_Brief_
Search the entries below for the word "saat" and copy every line where it appears.
------ Material shown
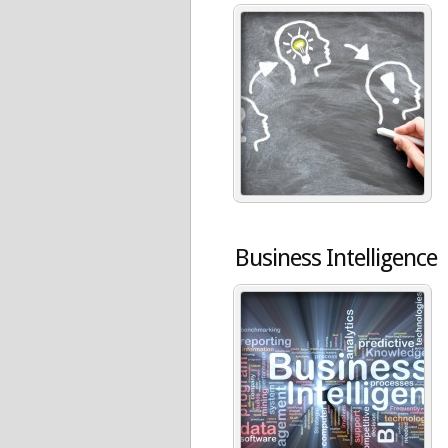
Business Intelligence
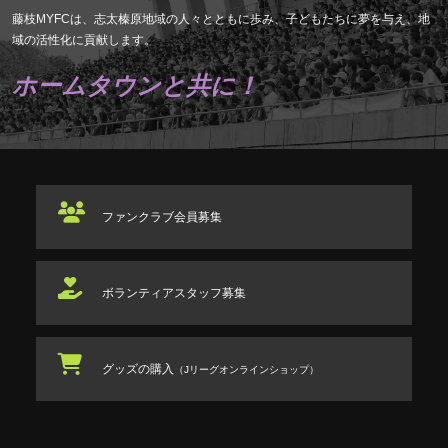
藤枝MYFCは、志太榛原地域の人々とともに歩み、子どもたちに夢を与え、地
域の活性化に貢献します。
ホームタウンと共に！
ファンクラブ
会員募集
ボランティアスタッフ
募集
グッズの購入
（Jリーグオンラインショップ）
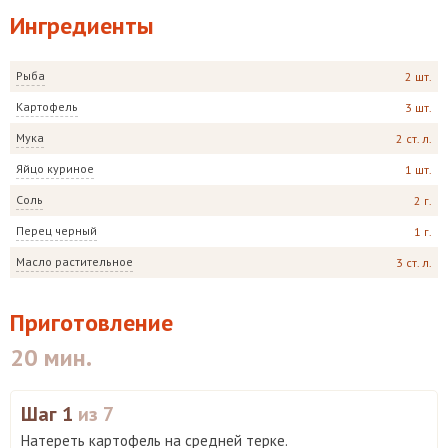
Ингредиенты
Рыба
2 шт.
Картофель
3 шт.
Мука
2 ст. л.
Яйцо куриное
1 шт.
Соль
2 г.
Перец черный
1 г.
Масло растительное
3 ст. л.
Приготовление
20 мин.
Шаг 1
из 7
Натереть картофель на средней терке.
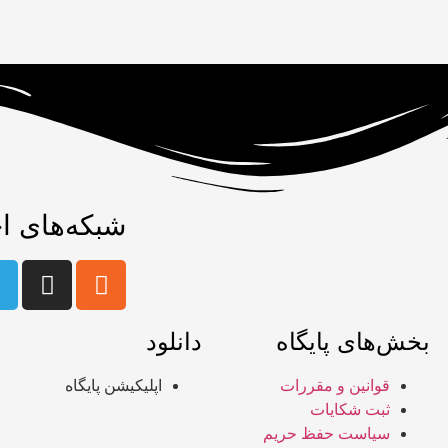
شبکه‌های ا
بخش‌های پایگاه
دانلود
قوانین و مقررات
اپلیکیشن پایگاه
ثبت شکایات
سیاست حفظ حریم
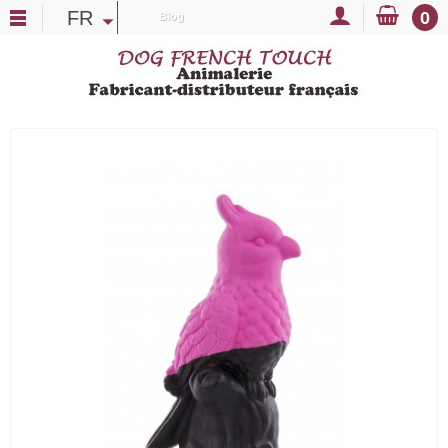
FR
0
Blog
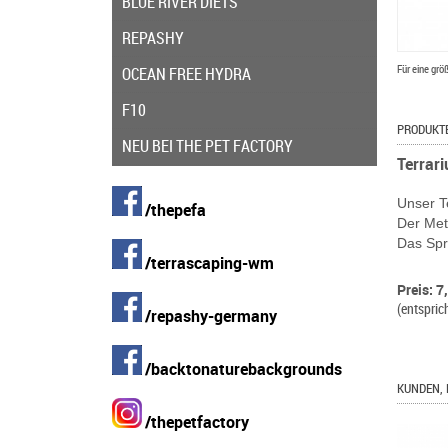
BLUE RIVER DIETS
REPASHY
Für eine grö
OCEAN FREE HYDRA
F10
PRODUKT
NEU BEI THE PET FACTORY
Terrar
Unser T
/thepefa
Der Meta
Das Spr
/terrascaping-wm
Preis: 7
(entspric
/repashy-germany
/backtonaturebackgrounds
KUNDEN, 
/thepetfactory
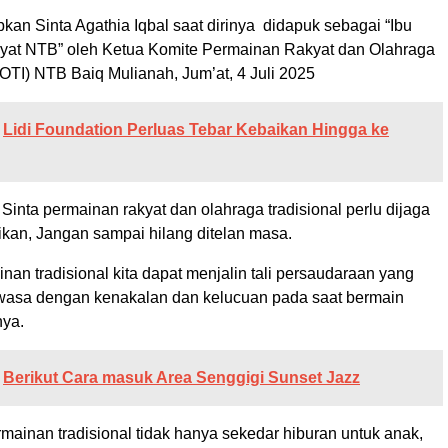
pkan Sinta Agathia Iqbal saat dirinya didapuk sebagai “Ibu
at NTB” oleh Ketua Komite Permainan Rakyat dan Olahraga
OTI) NTB Baiq Mulianah, Jum’at, 4 Juli 2025
Lidi Foundation Perluas Tebar Kebaikan Hingga ke
inta permainan rakyat dan olahraga tradisional perlu dijaga
rikan, Jangan sampai hilang ditelan masa.
an tradisional kita dapat menjalin tali persaudaraan yang
wasa dengan kenakalan dan kelucuan pada saat bermain
nya.
Berikut Cara masuk Area Senggigi Sunset Jazz
mainan tradisional tidak hanya sekedar hiburan untuk anak,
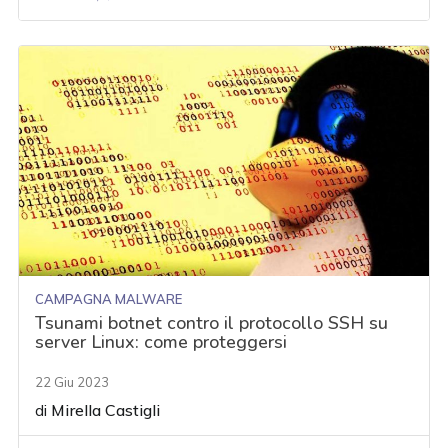
CAMPAGNA MALWARE
Tsunami botnet contro il protocollo SSH su
server Linux: come proteggersi
22 Giu 2023
di
Mirella Castigli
------------
_Answer for this exercise_
pkan Sinta Agathia Iqbal saat dirinya didapuk sebagai “Ibu
wasa dengan kenakalan dan kelucuan pada saat bermain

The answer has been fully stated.